У меня есть задача сельдерея на Heroku, которая подключается к внешнему API и извлекает некоторые данные, хранит в базе данных и повторяется несколько сотен раз. Очень быстро (после ~ 10 циклов) Heroku начинает предупреждать о высоком использовании памяти. Есть идеи?Задача Django Celery на Heroku вызывает высокий уровень использования памяти

tasks.py

@app.task 
def retrieve_details(): 
    for p in PObj.objects.filter(some_condition=True): 
     p.fetch() 

models.py

def fetch(self): 
    v_data = self.service.getV(**dict(
     Number=self.v.number 
    )) 
    response = self.map_response(v_data) 

    for key in ["some_key","some_other_key",]: 
     setattr(self.v, key, response.get(key)) 

    self.v.save() 

Heroky журналы

2017-01-01 10:26:25.634 
132 <45>1 2017-01-01T10:26:25.457411+00:00 heroku run.5891 - - Error R14 (Memory quota exceeded) 

Go to the log: https://api.heroku.com/myapps/[email protected]/addons/logentries 

You are receiving this email because your Logentries alarm "Memory quota exceeded" 
has been triggered. 

In context: 
2017-01-01 10:26:25.568 131 <45>1 2017-01-01T10:26:25.457354+00:00 heroku run.5891 - - Process running mem=595M(116.2%) 
2017-01-01 10:26:25.634 132 <45>1 2017-01-01T10:26:25.457411+00:00 heroku run.5891 - - Error R14 (Memory quota exceeded) 
+0

Не могли бы вы выслать тела методов для методов, называемых 'fetch'? – 2ps

ответ

1

Чтобы развернуть настоящие мысли rdegges, вот две стратегии, которые я использовал в прошлом при работе с celery/python, чтобы уменьшить объем памяти: (1) отлаживать подзадачи, чтобы каждый процесс обрабатывал ровно один объект и/или (2) использовать генераторы.

  1. удар от подзадач, что каждый процесс в точности один объект:

    @app.task 
    def retrieve_details(): 
        qs = PObj.objects.filter(some_condition=True) 
        for p in qs.values_list('id', flat=True): 
         do_fetch.delay(p) 
    
    @app.task 
    def do_fetch(n_id): 
        p = PObj.objects.get(id=n_id) 
        p.fetch() 
    

    Теперь вы можете настроить сельдерей так, что он убивает процессы после обработки N количества PObj (задачи), чтобы сохранить память след низкое использования --max-tasks-per-child.
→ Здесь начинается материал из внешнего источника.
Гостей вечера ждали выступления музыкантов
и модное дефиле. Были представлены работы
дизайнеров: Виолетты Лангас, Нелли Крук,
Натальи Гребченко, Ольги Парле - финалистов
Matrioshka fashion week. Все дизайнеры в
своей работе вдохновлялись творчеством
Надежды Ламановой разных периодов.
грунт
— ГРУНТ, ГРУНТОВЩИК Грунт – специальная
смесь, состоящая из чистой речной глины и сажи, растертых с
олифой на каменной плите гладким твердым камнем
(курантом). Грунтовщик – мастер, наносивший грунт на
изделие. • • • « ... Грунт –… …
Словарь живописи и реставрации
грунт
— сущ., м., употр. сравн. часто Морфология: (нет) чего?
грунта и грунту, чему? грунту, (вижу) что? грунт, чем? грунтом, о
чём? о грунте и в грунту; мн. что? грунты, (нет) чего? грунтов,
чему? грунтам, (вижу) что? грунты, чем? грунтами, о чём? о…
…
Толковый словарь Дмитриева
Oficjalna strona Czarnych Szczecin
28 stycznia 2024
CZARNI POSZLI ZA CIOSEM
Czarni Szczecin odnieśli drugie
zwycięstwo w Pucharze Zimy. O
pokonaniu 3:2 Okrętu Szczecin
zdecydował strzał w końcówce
  2. Использование генераторов: Вы также можете попробовать это с помощью генераторов, так что вы можете (теоретически) выбросить PObj после вызова выборки

    def ps_of_interest(chunk=10): 
        n = chunk 
        start = 0 
        while n == chunk: 
         some_ps = list(PObj.objects.filter(some_condition=True)[start:start + n]) 
         n = len(some_ps) 
         start += chunk 
         for p in some_ps: 
          yield p 
    
    @app.task 
    def retrieve_details(): 
        for p in ps_of_interest(): 
         p.fetch() 
    

За мои деньги, я бы с опцией # 1.

6

Ты BASICA lly загружает кучу данных в словарь Python в памяти. Это вызовет много накладных расходов на память, особенно если вы захватываете много объектов из локальной базы данных.
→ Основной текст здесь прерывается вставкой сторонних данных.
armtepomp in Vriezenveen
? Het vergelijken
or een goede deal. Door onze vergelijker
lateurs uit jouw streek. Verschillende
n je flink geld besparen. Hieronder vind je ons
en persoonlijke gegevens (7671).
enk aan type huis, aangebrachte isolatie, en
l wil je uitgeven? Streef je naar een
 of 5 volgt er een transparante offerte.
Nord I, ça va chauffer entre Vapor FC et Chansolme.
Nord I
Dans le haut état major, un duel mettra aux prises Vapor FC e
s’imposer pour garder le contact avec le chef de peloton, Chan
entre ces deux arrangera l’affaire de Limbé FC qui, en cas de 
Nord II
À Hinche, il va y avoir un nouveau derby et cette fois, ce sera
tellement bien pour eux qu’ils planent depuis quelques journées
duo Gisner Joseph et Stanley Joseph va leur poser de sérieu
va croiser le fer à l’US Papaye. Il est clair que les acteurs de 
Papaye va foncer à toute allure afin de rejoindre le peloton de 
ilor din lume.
Вам действительно нужно хранить все эти объекты в словаре?

То, что большинство людей делать вещи, как это:

  • Получить один объект в то время, из базы данных.
  • Обработайте этот предмет (выполните любую логику, в которой вы нуждаетесь).
  • Повторите.

Таким образом, вы сохраняете только один объект в памяти в любой момент времени, тем самым значительно уменьшая объем памяти.

Если бы я был вами, я бы искал способы переместить мою логику в запрос базы данных или просто обработать каждый элемент по отдельности.